The Magical World of Structs, Typedefs, and Scoping

2016-05-09 - By Robert Elder

Introduction

Updated December 20, 2016: Added a couple new examples.

Updated January 1, 2017: Added another example.

Updated January 24, 2017: Added another example showing how identifiers can change meaning inside a declarator list.

Updated March 16, 2017: Added cases showing necessity of parse-time relationship of typedef redefinition management and the tag namespace hierarchy.

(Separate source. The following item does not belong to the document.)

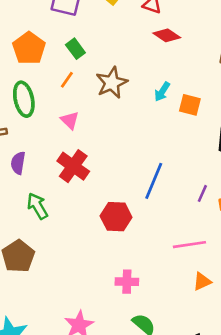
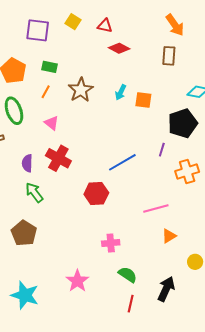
green rectangle: (75, 49) -> (49, 67), turned -35
purple semicircle: (18, 163) -> (27, 163), moved
blue line: (154, 181) -> (122, 162), turned 44
purple line: (202, 193) -> (162, 150), moved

I decided to write this article to force myself to understand all of the complexities related to struct and union declarations, incomplete references, scoping rules and how they interact with the 'typedef' qualifier. If you read about scoping issues with structs, you'll realize that things can get pretty complicated, and to really understand things it is necessary to enumerate a list of compiler test cases. Reading through these test cases is a great alternative to spending a night out at the club, and I hope you have as much fun reading them as I had writing them. This article considers only ISO C89 and all testing was done with gcc and clang. gcc version: (Ubuntu 4.8.4-2ubuntu1~14.04.1) 4.8.4, Ubuntu clang version: 3.4-1ubuntu3 (tags/RELEASE_34/final) (based on LLVM 3.4).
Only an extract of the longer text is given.